Cinquante-sept pour cent des Français ont une «mauvaise opinion» de lui, et 64% estiment qu'il est mal placé pour incarner une rupture avec le macronisme. Son seul avantage est de devancer actuellement, dans tous les sondages, ses rivaux du centre et de la droite pour l'élection présidentielle. Ce qui lui ouvrirait la porte d'un second tour face au candidat du Rassemblement national: soit Marine Le Pen, soit… Bardella.

L'autre hantise d'Edouard Philippe, souvent présenté comme le candidat «de la raison» et du socle macroniste (même si ses relations avec le président se sont distendues), a été illustrée samedi 4 juillet à Liévin, dans le Pas-de-Calais, fief du bassin minier et sanctuaire électoral de Marine Le Pen, députée de ce département nordiste. Là, Jordan Bardella, que l'on dit tenté par un rapprochement avec la droite traditionnelle et avec les grands patrons français, a redit son «total soutien» à la cheffe des députés RN. Bardella a multiplié les efforts pour apparaître en phase avec l'électorat populaire de son parti.
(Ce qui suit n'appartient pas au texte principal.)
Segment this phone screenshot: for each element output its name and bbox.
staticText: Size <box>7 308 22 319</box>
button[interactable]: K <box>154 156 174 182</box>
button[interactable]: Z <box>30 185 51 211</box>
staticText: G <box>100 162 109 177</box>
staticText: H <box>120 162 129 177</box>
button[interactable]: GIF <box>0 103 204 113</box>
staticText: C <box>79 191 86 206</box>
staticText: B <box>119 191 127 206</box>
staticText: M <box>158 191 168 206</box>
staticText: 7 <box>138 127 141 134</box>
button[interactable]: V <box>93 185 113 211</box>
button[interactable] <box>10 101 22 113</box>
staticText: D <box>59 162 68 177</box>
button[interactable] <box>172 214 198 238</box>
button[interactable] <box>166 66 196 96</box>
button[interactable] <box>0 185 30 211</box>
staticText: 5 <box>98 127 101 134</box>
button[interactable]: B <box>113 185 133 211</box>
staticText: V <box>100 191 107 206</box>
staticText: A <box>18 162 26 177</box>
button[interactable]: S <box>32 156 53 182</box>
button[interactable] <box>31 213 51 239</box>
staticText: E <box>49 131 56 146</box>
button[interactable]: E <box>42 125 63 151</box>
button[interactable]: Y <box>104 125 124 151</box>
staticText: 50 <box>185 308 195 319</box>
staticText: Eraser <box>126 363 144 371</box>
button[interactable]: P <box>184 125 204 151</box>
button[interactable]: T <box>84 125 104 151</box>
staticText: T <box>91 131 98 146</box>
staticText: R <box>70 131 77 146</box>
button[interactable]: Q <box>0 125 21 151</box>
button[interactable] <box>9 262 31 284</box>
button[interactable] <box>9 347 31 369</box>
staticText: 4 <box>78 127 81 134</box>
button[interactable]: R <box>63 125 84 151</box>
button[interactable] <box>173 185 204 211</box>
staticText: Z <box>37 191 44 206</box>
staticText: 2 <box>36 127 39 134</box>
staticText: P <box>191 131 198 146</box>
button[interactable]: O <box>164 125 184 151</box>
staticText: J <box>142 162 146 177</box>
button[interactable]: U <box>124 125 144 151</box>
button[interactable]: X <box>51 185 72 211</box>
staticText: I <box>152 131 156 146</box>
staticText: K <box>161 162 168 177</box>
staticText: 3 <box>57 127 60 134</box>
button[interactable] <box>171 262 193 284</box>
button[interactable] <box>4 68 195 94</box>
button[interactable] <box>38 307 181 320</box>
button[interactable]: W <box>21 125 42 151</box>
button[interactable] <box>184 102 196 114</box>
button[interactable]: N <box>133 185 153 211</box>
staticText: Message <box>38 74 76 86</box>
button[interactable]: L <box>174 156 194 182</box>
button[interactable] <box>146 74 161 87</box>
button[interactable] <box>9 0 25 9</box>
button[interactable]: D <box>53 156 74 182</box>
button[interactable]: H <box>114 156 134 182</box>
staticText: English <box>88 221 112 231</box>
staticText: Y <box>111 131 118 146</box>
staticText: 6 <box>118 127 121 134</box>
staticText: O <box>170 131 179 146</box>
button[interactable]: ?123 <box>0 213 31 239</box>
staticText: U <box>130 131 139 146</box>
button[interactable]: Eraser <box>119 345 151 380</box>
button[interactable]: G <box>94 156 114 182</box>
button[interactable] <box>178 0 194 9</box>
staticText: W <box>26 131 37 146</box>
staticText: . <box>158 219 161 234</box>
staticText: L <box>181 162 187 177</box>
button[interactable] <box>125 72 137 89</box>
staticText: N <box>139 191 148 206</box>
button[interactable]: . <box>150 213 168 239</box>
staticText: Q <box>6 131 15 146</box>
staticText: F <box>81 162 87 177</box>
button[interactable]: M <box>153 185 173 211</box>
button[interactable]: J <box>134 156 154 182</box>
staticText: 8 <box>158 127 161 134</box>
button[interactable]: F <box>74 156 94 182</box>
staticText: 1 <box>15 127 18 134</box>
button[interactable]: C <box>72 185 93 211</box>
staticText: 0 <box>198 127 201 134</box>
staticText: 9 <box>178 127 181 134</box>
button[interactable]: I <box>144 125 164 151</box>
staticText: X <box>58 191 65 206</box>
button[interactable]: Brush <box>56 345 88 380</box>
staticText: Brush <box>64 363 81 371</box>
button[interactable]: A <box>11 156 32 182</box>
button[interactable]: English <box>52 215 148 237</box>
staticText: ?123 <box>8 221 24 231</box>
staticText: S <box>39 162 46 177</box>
Il a surjoué son rôle de candidat du peuple, en martelant la question assurée de fâcher Édouard Philippe: «Qu'avez-vous fait?» Bien joué et bien vu. Car l'ancien Premier ministre est l'homme qui a mis, durant l'hiver 2018, les «Gilets jaunes» dans la rue avec sa proposition de limiter la vitesse à 80 km/h sur les routes départementales et de surtaxer le carburant diesel. Pas un mot, d'ailleurs, sur cette fracture que fut la crise des «gilets» au début de la présidence Macron. Et trés peu, en général, sur le «comment», à savoir les mesures qu'il juge indispensable de prendre pour redresser la France. Tout juste a-t-il récusé de vouloir seulement du «sang et des larmes». «Plutot de la sueur et de l'effort» a asséné le maire du Havre.

Bardella et les jeunes

Reste l'adversité. Or en face, Jordan Bardella a une autre carte maîtresse. Il est un candidat apprécié de la jeunesse de droite. Il est une vedette sur TikTok et Instagram. Il partage les codes de cette génération. Il n'est pas un ancien élève des grandes écoles parisiennes. Il a grandi à Saint-Denis, dans un quartier populaire où la gauche radicale est aujourd'hui majoritaire, sur fond de vote communautaire de la population d'origine immigrée. Cela fait beaucoup pour Édouard Philippe, qui pâtit des mêmes faiblesses que son mentor Alain Juppé.

En 2016-2017, en effet, ce dernier dirigeait la campagne présidentielle du maire de Bordeaux, ex-Premier ministre de Jacques Chirac. Echec sur toute la ligne. Juppé avait perdu face à François Fillon, ensuite battu par Emmanuel Macron et Marine Le Pen dans les urnes. Dix ans après, la France de Bardella est un obstacle qu'Édouard Philippe aura le plus grand mal à surmonter. Même si son premier meeting, ce dimanche, a exhorté les Francais à «croire en lui» pour les deux tours de scrutin, le 18 avril et le 2 mai 2027.